The British plot in the President Brand Cemetery in Bloemfontein has become the target of vandals who have systematically started removing the cast-iron grave markers over the past 12 to 18 months. This is according to the Commonwealth War Graves Commission. The Commonwealth War Graves Commission ensures that people who have died in the two world wars will never be forgotten by taking care of the war cemeteries and memorial sites.
“It is suspected that the grave markers are removed from the cemetery and sold as scrap metal to local scrap dealers in Bloemfontein or surrounding areas. In all probability the markers are cut into smaller pieces which may make it difficult to identify,” says Charles Ross, Secretary of the Commonwealth War Graves Commission’s South African Agency. With assistance from the Mangaung Municipality the plot was completely renovated in 2009. The main memorial was cleaned and repaired and a rose garden was established on the four corners of the main memorial.

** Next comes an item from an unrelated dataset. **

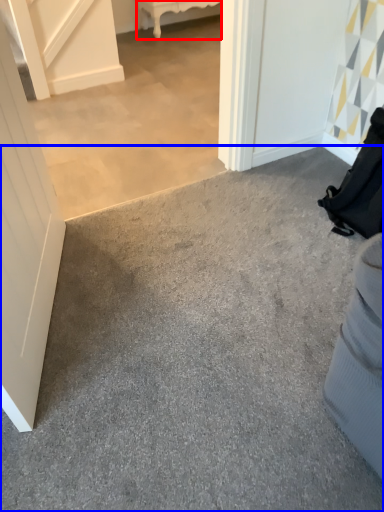 Question: Which point is closer to the camera, furniture (highlighted by a red box) or concrete (highlighted by a blue box)?

Choices:
 (A) furniture
 (B) concrete

Answer: (B)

In addition 250 of the original cast-iron grave markers were found at the War Museum of the Boer Republics and in the absence of a grave register were erected around the main memorial. According to Ross he estimates that about 160 have been removed since 2009. He further added that he believes the bulk of the crosses were removed in the past year. The cast-iron grave markers will be replaced with ordinary steel markers.

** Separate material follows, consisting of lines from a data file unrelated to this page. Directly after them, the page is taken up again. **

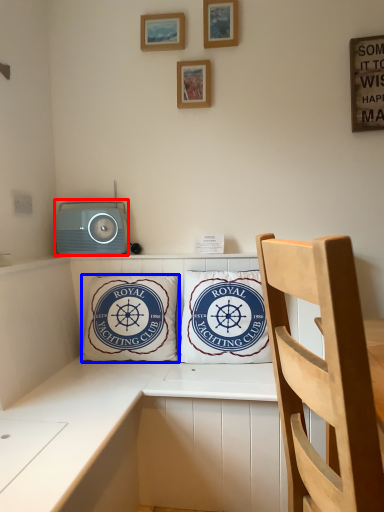 Question: Which object is closer to the camera taking this photo, stereo (highlighted by a red box) or pillow (highlighted by a blue box)?

Choices:
 (A) stereo
 (B) pillow

Answer: (B) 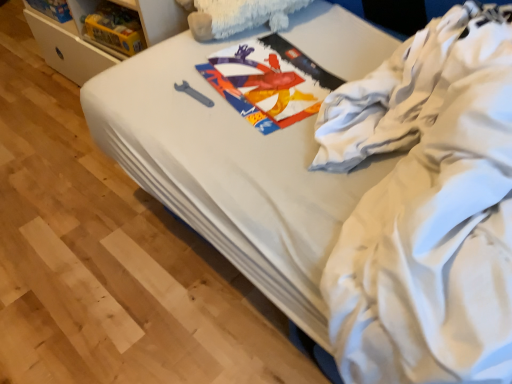 Question: Considering their positions, is gray matte wrench at center located in front of or behind white cotton shirt at upper right?

Choices:
 (A) front
 (B) behind

Answer: (B)

Question: Is gray matte wrench at center bigger or smaller than white cotton shirt at upper right?

Choices:
 (A) small
 (B) big

Answer: (A)

Question: Considering the positions of gray matte wrench at center and white cotton shirt at upper right in the image, is gray matte wrench at center taller or shorter than white cotton shirt at upper right?

Choices:
 (A) tall
 (B) short

Answer: (B)

Question: From a real-world perspective, relative to gray matte wrench at center, is white cotton shirt at upper right vertically above or below?

Choices:
 (A) above
 (B) below

Answer: (A)

Question: Do you think white cotton shirt at upper right is within gray matte wrench at center, or outside of it?

Choices:
 (A) inside
 (B) outside

Answer: (B)

Question: Considering the relative positions of white cotton shirt at upper right and gray matte wrench at center in the image provided, is white cotton shirt at upper right to the left or to the right of gray matte wrench at center?

Choices:
 (A) right
 (B) left

Answer: (A)

Question: Considering the positions of white cotton shirt at upper right and gray matte wrench at center in the image, is white cotton shirt at upper right bigger or smaller than gray matte wrench at center?

Choices:
 (A) small
 (B) big

Answer: (B)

“Those cast-iron grave markers were casted individually because each had the person’s number, rank, name, regiment and date of death on it. What we replace it with does not compare to the historical significance the cast-iron grave markers had and is not worth anything,” explains Ross. Ross would like people to report these types of grave thefts to the police, especially scrap dealers who buy. “People don’t realise they are stealing a piece of our country’s history for very little. We are losing a lot of historical details and cannot commemorate those who have died,” says Ross.